**Problem details**. Extract each line of the records below that contains the word "России".

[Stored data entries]
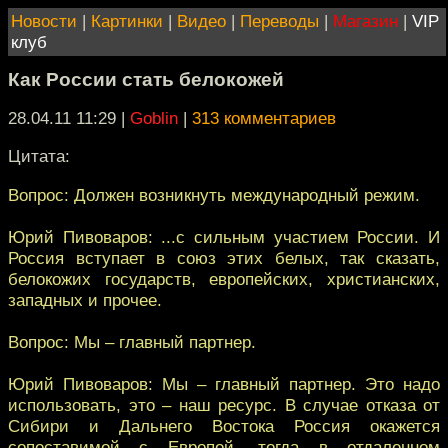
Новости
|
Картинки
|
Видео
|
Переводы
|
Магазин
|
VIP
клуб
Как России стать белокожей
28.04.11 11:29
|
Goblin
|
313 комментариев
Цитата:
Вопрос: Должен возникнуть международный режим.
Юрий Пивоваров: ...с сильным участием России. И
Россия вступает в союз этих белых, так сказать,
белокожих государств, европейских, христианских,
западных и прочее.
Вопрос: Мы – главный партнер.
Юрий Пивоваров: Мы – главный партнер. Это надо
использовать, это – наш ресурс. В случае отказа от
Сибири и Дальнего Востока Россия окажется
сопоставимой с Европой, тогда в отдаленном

**Answer for this exercise**.
Как России стать белокожей
Юрий Пивоваров: ...с сильным участием России. И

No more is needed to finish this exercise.